Dataset excerpts
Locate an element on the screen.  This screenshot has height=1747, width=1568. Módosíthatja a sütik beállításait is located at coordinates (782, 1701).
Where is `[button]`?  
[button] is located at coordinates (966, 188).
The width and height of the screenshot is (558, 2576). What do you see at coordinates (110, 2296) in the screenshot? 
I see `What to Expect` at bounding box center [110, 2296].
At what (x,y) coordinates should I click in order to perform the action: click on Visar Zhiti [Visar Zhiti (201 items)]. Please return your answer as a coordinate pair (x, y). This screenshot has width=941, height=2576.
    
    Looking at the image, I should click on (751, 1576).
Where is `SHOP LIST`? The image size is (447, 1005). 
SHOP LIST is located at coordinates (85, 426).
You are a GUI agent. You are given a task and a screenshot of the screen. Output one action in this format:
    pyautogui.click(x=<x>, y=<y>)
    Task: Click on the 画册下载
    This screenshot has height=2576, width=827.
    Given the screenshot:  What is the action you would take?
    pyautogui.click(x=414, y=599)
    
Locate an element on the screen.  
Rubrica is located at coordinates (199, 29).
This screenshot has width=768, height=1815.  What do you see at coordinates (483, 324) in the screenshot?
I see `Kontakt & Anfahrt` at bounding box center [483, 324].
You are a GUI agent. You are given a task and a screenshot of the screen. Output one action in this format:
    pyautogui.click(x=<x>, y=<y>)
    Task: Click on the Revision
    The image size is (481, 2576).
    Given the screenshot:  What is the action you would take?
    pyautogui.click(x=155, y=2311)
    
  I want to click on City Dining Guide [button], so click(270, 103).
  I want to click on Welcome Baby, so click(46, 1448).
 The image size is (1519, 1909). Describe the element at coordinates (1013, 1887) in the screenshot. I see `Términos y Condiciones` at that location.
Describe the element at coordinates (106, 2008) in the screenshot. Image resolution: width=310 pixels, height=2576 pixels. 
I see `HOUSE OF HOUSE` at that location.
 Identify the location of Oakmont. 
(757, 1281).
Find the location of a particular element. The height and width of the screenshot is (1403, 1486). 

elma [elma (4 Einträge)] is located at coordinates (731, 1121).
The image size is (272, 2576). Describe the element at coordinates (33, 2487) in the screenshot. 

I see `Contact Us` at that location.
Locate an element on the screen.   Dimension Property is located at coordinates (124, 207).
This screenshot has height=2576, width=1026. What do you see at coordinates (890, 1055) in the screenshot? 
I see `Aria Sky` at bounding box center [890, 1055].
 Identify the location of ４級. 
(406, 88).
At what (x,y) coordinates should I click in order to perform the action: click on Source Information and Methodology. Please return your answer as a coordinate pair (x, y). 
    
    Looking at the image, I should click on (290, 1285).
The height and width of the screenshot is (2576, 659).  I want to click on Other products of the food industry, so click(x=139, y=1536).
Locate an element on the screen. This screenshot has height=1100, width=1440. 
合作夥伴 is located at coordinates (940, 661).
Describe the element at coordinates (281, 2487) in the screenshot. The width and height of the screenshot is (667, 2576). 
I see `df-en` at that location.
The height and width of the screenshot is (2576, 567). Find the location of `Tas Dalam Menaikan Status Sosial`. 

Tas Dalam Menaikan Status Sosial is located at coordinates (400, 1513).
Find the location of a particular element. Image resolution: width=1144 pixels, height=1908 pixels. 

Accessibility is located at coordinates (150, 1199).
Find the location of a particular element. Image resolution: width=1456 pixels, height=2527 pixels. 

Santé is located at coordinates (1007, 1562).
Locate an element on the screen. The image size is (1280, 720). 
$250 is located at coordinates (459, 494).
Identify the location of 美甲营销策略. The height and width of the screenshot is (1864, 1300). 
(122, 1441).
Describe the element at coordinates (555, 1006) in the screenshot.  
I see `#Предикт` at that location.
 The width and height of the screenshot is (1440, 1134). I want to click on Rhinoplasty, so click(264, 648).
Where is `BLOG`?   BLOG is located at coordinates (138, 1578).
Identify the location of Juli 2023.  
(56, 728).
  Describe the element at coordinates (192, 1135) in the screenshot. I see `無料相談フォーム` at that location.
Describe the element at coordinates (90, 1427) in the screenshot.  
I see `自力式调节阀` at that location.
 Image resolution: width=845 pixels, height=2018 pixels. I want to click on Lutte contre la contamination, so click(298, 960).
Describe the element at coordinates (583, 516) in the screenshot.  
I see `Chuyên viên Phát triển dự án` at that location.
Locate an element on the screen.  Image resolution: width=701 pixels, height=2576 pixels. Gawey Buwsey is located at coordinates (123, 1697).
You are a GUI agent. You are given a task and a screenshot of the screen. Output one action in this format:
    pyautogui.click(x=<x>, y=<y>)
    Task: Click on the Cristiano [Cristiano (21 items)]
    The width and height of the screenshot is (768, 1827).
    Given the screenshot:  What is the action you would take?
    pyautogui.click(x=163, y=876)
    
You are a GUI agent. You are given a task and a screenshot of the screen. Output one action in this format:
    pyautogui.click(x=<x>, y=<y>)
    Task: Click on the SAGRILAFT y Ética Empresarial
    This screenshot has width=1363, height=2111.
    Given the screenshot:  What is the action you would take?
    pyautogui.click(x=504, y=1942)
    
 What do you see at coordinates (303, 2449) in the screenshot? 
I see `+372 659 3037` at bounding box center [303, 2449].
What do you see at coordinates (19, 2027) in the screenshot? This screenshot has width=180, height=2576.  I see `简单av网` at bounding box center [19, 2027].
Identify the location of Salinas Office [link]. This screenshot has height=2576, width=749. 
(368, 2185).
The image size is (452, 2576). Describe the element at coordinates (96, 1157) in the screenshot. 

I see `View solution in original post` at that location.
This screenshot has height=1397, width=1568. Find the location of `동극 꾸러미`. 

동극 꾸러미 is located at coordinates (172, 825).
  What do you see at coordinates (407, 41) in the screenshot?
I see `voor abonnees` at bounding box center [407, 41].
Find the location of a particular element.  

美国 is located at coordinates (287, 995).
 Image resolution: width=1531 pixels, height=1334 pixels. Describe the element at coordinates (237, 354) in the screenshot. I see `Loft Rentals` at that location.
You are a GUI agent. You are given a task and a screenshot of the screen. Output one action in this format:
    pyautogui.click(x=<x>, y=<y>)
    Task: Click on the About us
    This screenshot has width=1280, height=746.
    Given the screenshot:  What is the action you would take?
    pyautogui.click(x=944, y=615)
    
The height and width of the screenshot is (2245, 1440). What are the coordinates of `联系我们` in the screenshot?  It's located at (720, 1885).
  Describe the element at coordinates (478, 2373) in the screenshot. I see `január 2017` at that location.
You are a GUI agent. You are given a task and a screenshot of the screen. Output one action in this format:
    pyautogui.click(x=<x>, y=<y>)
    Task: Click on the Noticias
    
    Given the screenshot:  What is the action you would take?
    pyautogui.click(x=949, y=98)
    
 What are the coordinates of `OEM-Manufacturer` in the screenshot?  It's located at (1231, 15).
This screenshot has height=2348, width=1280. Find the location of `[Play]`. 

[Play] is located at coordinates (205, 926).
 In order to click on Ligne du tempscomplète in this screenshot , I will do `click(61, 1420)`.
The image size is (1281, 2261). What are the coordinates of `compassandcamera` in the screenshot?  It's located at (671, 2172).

EXERCISE INSTRUCTIONS: What you return must match the entries exactly, word for word.

SOLUTION TO THIS EXERCISE:
Locate an element on the screen.  This screenshot has height=1747, width=1568. Módosíthatja a sütik beállításait is located at coordinates (782, 1701).
Where is `[button]`?  
[button] is located at coordinates (966, 188).
The width and height of the screenshot is (558, 2576). What do you see at coordinates (110, 2296) in the screenshot? 
I see `What to Expect` at bounding box center [110, 2296].
At what (x,y) coordinates should I click in order to perform the action: click on Visar Zhiti [Visar Zhiti (201 items)]. Please return your answer as a coordinate pair (x, y). This screenshot has width=941, height=2576.
    
    Looking at the image, I should click on (751, 1576).
Where is `SHOP LIST`? The image size is (447, 1005). 
SHOP LIST is located at coordinates (85, 426).
You are a GUI agent. You are given a task and a screenshot of the screen. Output one action in this format:
    pyautogui.click(x=<x>, y=<y>)
    Task: Click on the 画册下载
    This screenshot has height=2576, width=827.
    Given the screenshot:  What is the action you would take?
    pyautogui.click(x=414, y=599)
    
Locate an element on the screen.  
Rubrica is located at coordinates (199, 29).
This screenshot has width=768, height=1815.  What do you see at coordinates (483, 324) in the screenshot?
I see `Kontakt & Anfahrt` at bounding box center [483, 324].
You are a GUI agent. You are given a task and a screenshot of the screen. Output one action in this format:
    pyautogui.click(x=<x>, y=<y>)
    Task: Click on the Revision
    The image size is (481, 2576).
    Given the screenshot:  What is the action you would take?
    pyautogui.click(x=155, y=2311)
    
  I want to click on City Dining Guide [button], so click(270, 103).
  I want to click on Welcome Baby, so click(46, 1448).
 The image size is (1519, 1909). Describe the element at coordinates (1013, 1887) in the screenshot. I see `Términos y Condiciones` at that location.
Describe the element at coordinates (106, 2008) in the screenshot. Image resolution: width=310 pixels, height=2576 pixels. 
I see `HOUSE OF HOUSE` at that location.
 Identify the location of Oakmont. 
(757, 1281).
Find the location of a particular element. The height and width of the screenshot is (1403, 1486). 

elma [elma (4 Einträge)] is located at coordinates (731, 1121).
The image size is (272, 2576). Describe the element at coordinates (33, 2487) in the screenshot. 

I see `Contact Us` at that location.
Locate an element on the screen.   Dimension Property is located at coordinates (124, 207).
This screenshot has height=2576, width=1026. What do you see at coordinates (890, 1055) in the screenshot? 
I see `Aria Sky` at bounding box center [890, 1055].
 Identify the location of ４級. 
(406, 88).
At what (x,y) coordinates should I click in order to perform the action: click on Source Information and Methodology. Please return your answer as a coordinate pair (x, y). 
    
    Looking at the image, I should click on (290, 1285).
The height and width of the screenshot is (2576, 659).  I want to click on Other products of the food industry, so click(x=139, y=1536).
Locate an element on the screen. This screenshot has height=1100, width=1440. 
合作夥伴 is located at coordinates (940, 661).
Describe the element at coordinates (281, 2487) in the screenshot. The width and height of the screenshot is (667, 2576). 
I see `df-en` at that location.
The height and width of the screenshot is (2576, 567). Find the location of `Tas Dalam Menaikan Status Sosial`. 

Tas Dalam Menaikan Status Sosial is located at coordinates (400, 1513).
Find the location of a particular element. Image resolution: width=1144 pixels, height=1908 pixels. 

Accessibility is located at coordinates (150, 1199).
Find the location of a particular element. Image resolution: width=1456 pixels, height=2527 pixels. 

Santé is located at coordinates (1007, 1562).
Locate an element on the screen. The image size is (1280, 720). 
$250 is located at coordinates (459, 494).
Identify the location of 美甲营销策略. The height and width of the screenshot is (1864, 1300). 
(122, 1441).
Describe the element at coordinates (555, 1006) in the screenshot.  
I see `#Предикт` at that location.
 The width and height of the screenshot is (1440, 1134). I want to click on Rhinoplasty, so click(264, 648).
Where is `BLOG`?   BLOG is located at coordinates (138, 1578).
Identify the location of Juli 2023.  
(56, 728).
  Describe the element at coordinates (192, 1135) in the screenshot. I see `無料相談フォーム` at that location.
Describe the element at coordinates (90, 1427) in the screenshot.  
I see `自力式调节阀` at that location.
 Image resolution: width=845 pixels, height=2018 pixels. I want to click on Lutte contre la contamination, so click(298, 960).
Describe the element at coordinates (583, 516) in the screenshot.  
I see `Chuyên viên Phát triển dự án` at that location.
Locate an element on the screen.  Image resolution: width=701 pixels, height=2576 pixels. Gawey Buwsey is located at coordinates (123, 1697).
You are a GUI agent. You are given a task and a screenshot of the screen. Output one action in this format:
    pyautogui.click(x=<x>, y=<y>)
    Task: Click on the Cristiano [Cristiano (21 items)]
    The width and height of the screenshot is (768, 1827).
    Given the screenshot:  What is the action you would take?
    pyautogui.click(x=163, y=876)
    
You are a GUI agent. You are given a task and a screenshot of the screen. Output one action in this format:
    pyautogui.click(x=<x>, y=<y>)
    Task: Click on the SAGRILAFT y Ética Empresarial
    This screenshot has width=1363, height=2111.
    Given the screenshot:  What is the action you would take?
    pyautogui.click(x=504, y=1942)
    
 What do you see at coordinates (303, 2449) in the screenshot? 
I see `+372 659 3037` at bounding box center [303, 2449].
What do you see at coordinates (19, 2027) in the screenshot? This screenshot has width=180, height=2576.  I see `简单av网` at bounding box center [19, 2027].
Identify the location of Salinas Office [link]. This screenshot has height=2576, width=749. 
(368, 2185).
The image size is (452, 2576). Describe the element at coordinates (96, 1157) in the screenshot. 

I see `View solution in original post` at that location.
This screenshot has height=1397, width=1568. Find the location of `동극 꾸러미`. 

동극 꾸러미 is located at coordinates (172, 825).
  What do you see at coordinates (407, 41) in the screenshot?
I see `voor abonnees` at bounding box center [407, 41].
Find the location of a particular element.  

美国 is located at coordinates (287, 995).
 Image resolution: width=1531 pixels, height=1334 pixels. Describe the element at coordinates (237, 354) in the screenshot. I see `Loft Rentals` at that location.
You are a GUI agent. You are given a task and a screenshot of the screen. Output one action in this format:
    pyautogui.click(x=<x>, y=<y>)
    Task: Click on the About us
    This screenshot has width=1280, height=746.
    Given the screenshot:  What is the action you would take?
    pyautogui.click(x=944, y=615)
    
The height and width of the screenshot is (2245, 1440). What are the coordinates of `联系我们` in the screenshot?  It's located at (720, 1885).
  Describe the element at coordinates (478, 2373) in the screenshot. I see `január 2017` at that location.
You are a GUI agent. You are given a task and a screenshot of the screen. Output one action in this format:
    pyautogui.click(x=<x>, y=<y>)
    Task: Click on the Noticias
    
    Given the screenshot:  What is the action you would take?
    pyautogui.click(x=949, y=98)
    
 What are the coordinates of `OEM-Manufacturer` in the screenshot?  It's located at (1231, 15).
This screenshot has height=2348, width=1280. Find the location of `[Play]`. 

[Play] is located at coordinates (205, 926).
 In order to click on Ligne du tempscomplète in this screenshot , I will do `click(61, 1420)`.
The image size is (1281, 2261). What are the coordinates of `compassandcamera` in the screenshot?  It's located at (671, 2172).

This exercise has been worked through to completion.